I’m not a trained electrician. I’ve been doing som research to install an 80amp subpanel in my garage. The garage is attached to the home but is on the far opposite corner of the house from the main panel.If I run the wiring internally through the walls and attic I’m measuring a 100ft run. Using this website (100 Amp Wire Size: Which AWG Wire For 100 Amps? (NEC Code)) I’ve calculated that I will be needing to use a 2-2-2-4 CU wire that can handle 115amps.


Im hoping to power a Bridgeport Mill (5.6amps), a Leblond Lathe (2.2 Amps), and a 220volt welder. In the future I may add a 230VOLT compressor and a EV charger, so im shooting for an 80amp subpanel to leave my options open.

my question is, does a copper 2-2-2-4 wire sound correct for an 80amp subpanel 100ft away from the main panel? And is 80amps overkill for the items im attempting to supply power to now and in the possibility future?

I ask because most people I’ve talked to have said I may be overshooting my target with this project. And I can save some money by going with a smaller wire and panel.

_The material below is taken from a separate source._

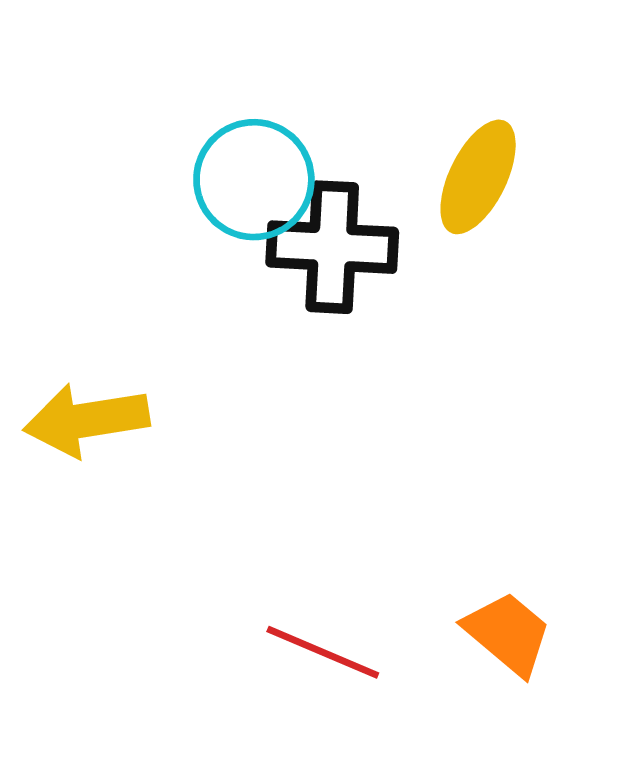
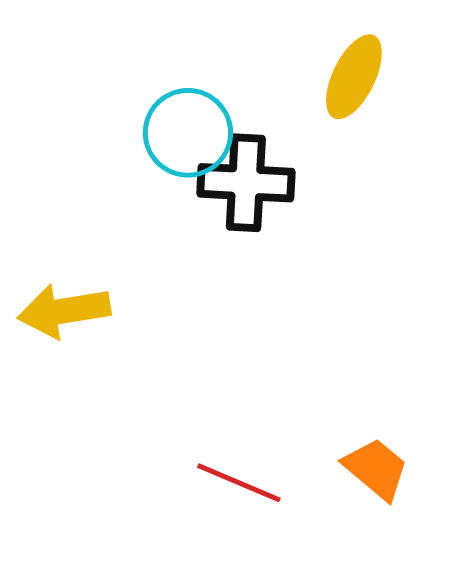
yellow ellipse: (478, 177) -> (354, 77), moved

Any thoughts on any of the above is appreciated. Good or bad, doesn’t matter id love to hear it. Thanks.


----------



## Blue2swing (5 mo ago)

Just read the Forum rules. This is a “Pro’s for Pro’s” forum. I can respect that. I’ll take my question to the DIYchatroom recommended on the rules page. Thanks.

-Isaias Munguia


----------